Il 2017 è stato, per Deborah, l’anno della svolta. Quello in cui, pur sapendo di dover lasciare affetti fortissimi in quel di Trento, ha scelto di trasferirsi ad Anzio per farsi seguire dal Piccari Tennis Team e vedere fin dove potesse condurla il suo tennis basato su servizio e accelerazioni (meglio se di rovescio), buon disimpegno nei pressi della rete, dritto e mobilità ancora “work in progress” ma sempre più “progress” e infine un carattere che l’impresa di Chieti ha reso di dominio pubblico.
Il 2017, dicevamo, è stata la stagione dei primi titoli in singolare e del balzo in avanti di quasi 300 posizioni nel ranking mondiale. Mentre in doppio, infatti, Deborah aveva iniziato a riempire la bacheca di trofei ITF fin dai diciotto anni (al momento attuale sono in tutto 11), da sola ha dovuto attendere di sistemare una fastidiosa infiammazione al metatarso – che ne ha ritardato la preparazione nei primi mesi – per poi infilare da luglio una striscia di ottimi risultati iniziata con la vittoria nel 25.000$ di Torino e chiusa con il medesimo risultato sul sintetico polacco di Zawada in novembre. Nel mezzo, un’altra vittoria a Santa Margherita di Pula, la finale (dopo essere partita dalle qualificazioni) nel 60.000$ di Hechingen e a Montreux.
Il passo successivo, quello che l’ha condotta a meritarsi la convocazione in nazionale e dunque la fiducia di Tathiana Garbin, è arrivato nelle ultime settimane, quando cioè Deborah ha rotto gli indugi, è volata in Oceania per giocarsi le qualificazioni ad Auckland e Melbourne, non ce l’ha fatta, è tornata in Europa, ha perso al primo turno in un ITF in Francia ma imperterrita è andata a San Pietroburgo, ha battuto Flipkens e Fett prima di arrendersi alla Rybakina e tornare in Italia per la Fed Cup. “Adesso il mio obiettivo è cercare di infilarmi nelle qualificazioni dei tornei maggiori e avere l’opportunità di confrontarmi con avversarie dal ranking migliore del mio, come è successo qui” affermava ieri la Chiesa, lucida e proiettata nel futuro nonostante il meraviglioso e incredibile presente. Pur nella piena consapevolezza che di promesse non mantenute lo sport, e quindi il tennis, è pieno, per Deborah è più che lecito ipotizzare un futuro di crescita costante, per la buona riuscita della quale il modo con cui è venuta a capo di Lara Arruabarrena rappresenta ossigeno allo stato puro.

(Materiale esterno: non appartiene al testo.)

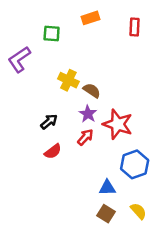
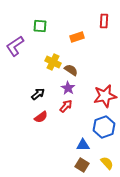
orange rectangle: (90, 18) -> (77, 37), moved
red star: (118, 124) -> (105, 96), moved, turned -30

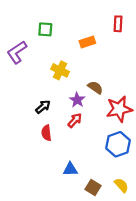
brown semicircle: (71, 70) -> (95, 87), moved
red semicircle: (41, 117) -> (46, 133), turned 120
blue triangle: (83, 145) -> (70, 169), moved

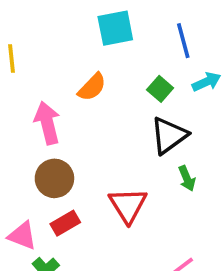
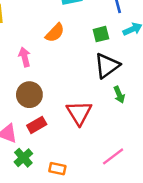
green square: (160, 89) -> (101, 34), turned 35
pink arrow: (47, 123) -> (25, 57), size x0.7

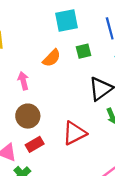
green square: (101, 34) -> (84, 51), moved
red triangle: (79, 113) -> (74, 133), turned 35

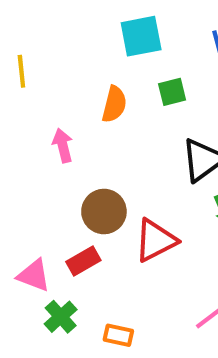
orange semicircle: (52, 58) -> (114, 104), turned -30
brown circle: (28, 116) -> (104, 212), moved

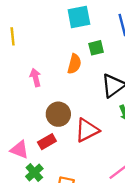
orange semicircle: (114, 104) -> (74, 64), moved

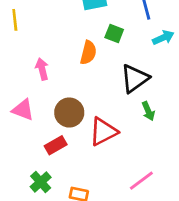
green square: (96, 48) -> (114, 34), turned 35
pink triangle: (19, 150) -> (23, 110), moved

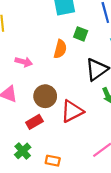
pink arrow: (42, 69) -> (24, 62), turned 119

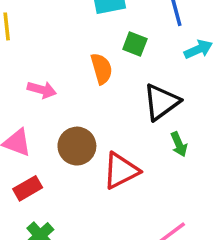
orange semicircle: (60, 49) -> (102, 69), turned -30
red rectangle: (34, 122) -> (28, 188), moved

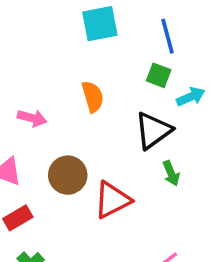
green square: (135, 44) -> (159, 75), moved
cyan arrow: (198, 49) -> (191, 97), moved

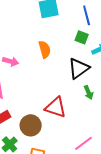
brown circle: (68, 175) -> (31, 125), moved
red triangle: (112, 200) -> (56, 107), turned 45

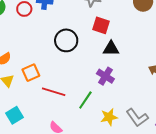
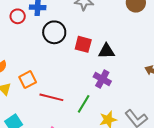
red square: (101, 25) -> (83, 44), moved
black circle: (66, 40) -> (54, 32), moved

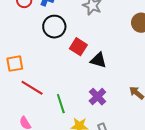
purple cross: (102, 79) -> (97, 97), moved
green line: (84, 104) -> (61, 104), turned -66

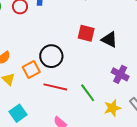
black circle: (54, 27) -> (51, 56), moved
black triangle: (98, 60) -> (109, 40), turned 30

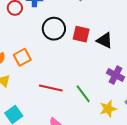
black circle: (51, 56) -> (54, 29), moved
orange square: (31, 70) -> (22, 57), moved

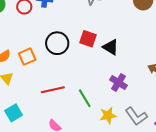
black circle: (54, 29) -> (57, 43), moved
red line: (51, 88) -> (53, 90), turned -30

Avanti di un set (6-4) e un break (2-1) e poi trafitta da un parziale tremendo di 1-9 (fino al 4-1 Spagna nel terzo), trascinando a volte le gambe e apparentemente sopraffatta da un contesto che può aiutarti a salire quando sei in volo ma diventa terribilmente soffocante nel momento in cui annaspi e mostri di aver smarrito la retta via (anche se va riconosciuto al magnifico pubblico di Chieti di averla sempre sostenuta), Deborah Chiesa ha avuto la forza di approfittare di un passaggio a vuoto della rivale nel settimo game – break a zero – e il merito di non tremare quando ha servito due volte per restare nella partita (sul 4-5 e 5-6), di non pensare troppo alla palla-break non sfruttata sul 5-5, di aver risposto con un ace (il quinto, ma non ne metteva a segno dall’ottavo gioco del primi parziale) alla mortificante rimonta della spagnola nel tie-break da 1-5 a 5-5, di non aver tremato a un punto dalla sconfitta (7-6 Spagna) e infine, con un altro ace, di essersi data a sua volta l’opportunità per una passeggiata in paradiso. Tutto molto bello, ma saremo ancor più felici se un giorno potremo raccontare che da qui, dal miracolo di Chieti, è nata una stella.